About 3,000 German farms were given the go-ahead to resume making food deliveries as an investigation continues into how dioxin got into animal feed and eggs, the BBC reported Sunday.

But although health experts say the dioxin found in German eggs was at levels too low to pose a threat to human health, the levels nevertheless exceeded government-set limits and have touched off a scare that Germany is still trying to contain.

Deliveries had been halted from about 4,700 German farms after the potentially carcinogenic chemical was found in eggs.  Investigators then discovered that fatty acids meant for industrial use had instead been sold to some 25 animal feed makers.

Last week, Britain’s Food Standards Agency warned consumers that some dioxin-tainted eggs might have been mixed with noncontaminated eggs to make liquid egg products used commercially in mayonnaise and cakes.

As a precautionary measure, the Tesco supermarket chain in Ireland announced it was taking a variety of cakes off its shelves, according to a report in the Irish Times.

South Korean and Slovakia said they were halting German meat and poultry imports, which brought protests from the European Commission on Saturday that there were no grounds for such a ban.

But on Sunday the EU Commission acknowledged that three chickens out of several samples it had tested showed dioxin concentrations of twice the legal limit, a British newspaper, the Telegraph, reported.

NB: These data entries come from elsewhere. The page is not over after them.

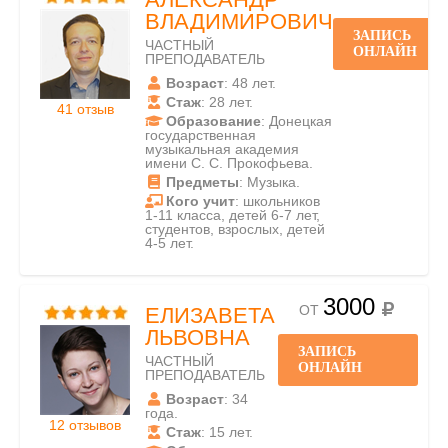
ВЛАДИМИРОВИЧ
ЗАПИСЬ
ЧАСТНЫЙ
ОНЛАЙН
ПРЕПОДАВАТЕЛЬ
Возраст
: 48 лет.
Стаж
: 28 лет.
41 отзыв
Образование
: Донецкая
государственная
музыкальная академия
имени С. С. Прокофьева.
Предметы
: Музыка.
Кого учит
: школьников
1-11 класса, детей 6-7 лет,
студентов, взрослых, детей
4-5 лет.
3000
ОТ
ЕЛИЗАВЕТА
ЛЬВОВНА
ЗАПИСЬ
ЧАСТНЫЙ
ОНЛАЙН
ПРЕПОДАВАТЕЛЬ
Возраст
: 34
года.
12 отзывов
Стаж
: 15 лет.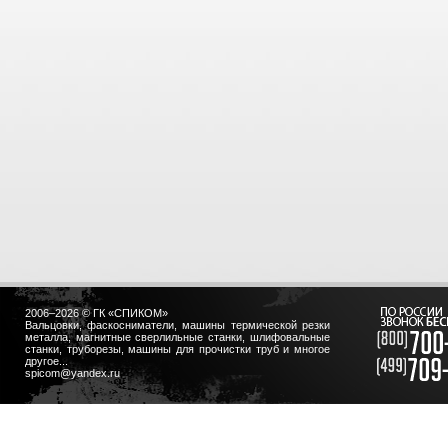
2006–2026 © ГК «СПИКОМ»
Вальцовки, фаскосниматели, машины термической резки
металла, магнитные сверлильные станки, шлифовальные
станки, труборезы, машины для прочистки труб и многое
другое...
spicom@yandex.ru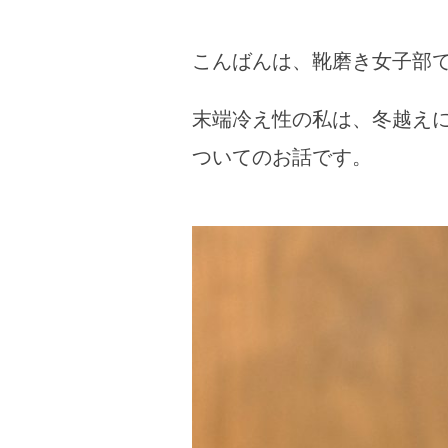
こんばんは、靴磨き女子部
末端冷え性の私は、冬越え
ついてのお話です。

Also on Sunday, Danish authorities said they had been alerted by the European Union foods safety system, the Rapid Alert System for Food and Feed, that some of the German feed had been sold in Denmark.  But the Danes said it went only to breeder hens.

Germany does not export poultry and eggs to the U.S., however the U.S. Department of Agriculture said on Friday it was working with Germany to determine if any affected pork products might have gone to the U.S. 

The feed manufacturer, Harles & Jentzsch, said it had mixed waste from biofuel production into animal feed assuming it was safe.  The company initially said it was a one-time mistake, but on Friday the German agriculture ministry said it had evidence the manufacturer might have begun shipping the dioxin-tainted fat in March, despite tests that should have alerted it to the problem.